» PROMPT
Find the line containing "slavonski.brod@znanje.hr" in the records below. Copy exactly that line and each one after it, ending at the line containing "Znanje Zadar - Sveti Donat", and nothing more.

» ENTRIES SUPPLIED
____

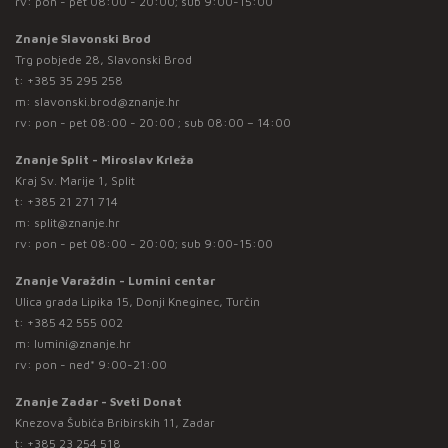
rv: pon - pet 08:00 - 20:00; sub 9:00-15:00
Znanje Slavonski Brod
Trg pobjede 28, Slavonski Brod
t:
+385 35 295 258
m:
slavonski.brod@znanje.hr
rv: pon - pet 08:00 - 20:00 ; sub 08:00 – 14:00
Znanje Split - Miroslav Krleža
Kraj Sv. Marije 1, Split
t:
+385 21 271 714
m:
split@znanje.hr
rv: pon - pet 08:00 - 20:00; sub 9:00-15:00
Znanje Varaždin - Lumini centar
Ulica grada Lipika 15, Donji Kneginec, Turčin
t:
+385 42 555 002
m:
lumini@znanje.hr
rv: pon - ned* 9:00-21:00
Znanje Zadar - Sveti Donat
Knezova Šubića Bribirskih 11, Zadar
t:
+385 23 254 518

____

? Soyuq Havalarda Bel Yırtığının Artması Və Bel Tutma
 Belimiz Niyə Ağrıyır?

____

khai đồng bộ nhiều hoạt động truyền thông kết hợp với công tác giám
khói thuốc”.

____

» TASK ANSWER
slavonski.brod@znanje.hr
rv: pon - pet 08:00 - 20:00 ; sub 08:00 – 14:00
Znanje Split - Miroslav Krleža
Kraj Sv. Marije 1, Split
t:
+385 21 271 714
m:
split@znanje.hr
rv: pon - pet 08:00 - 20:00; sub 9:00-15:00
Znanje Varaždin - Lumini centar
Ulica grada Lipika 15, Donji Kneginec, Turčin
t:
+385 42 555 002
m:
lumini@znanje.hr
rv: pon - ned* 9:00-21:00
Znanje Zadar - Sveti Donat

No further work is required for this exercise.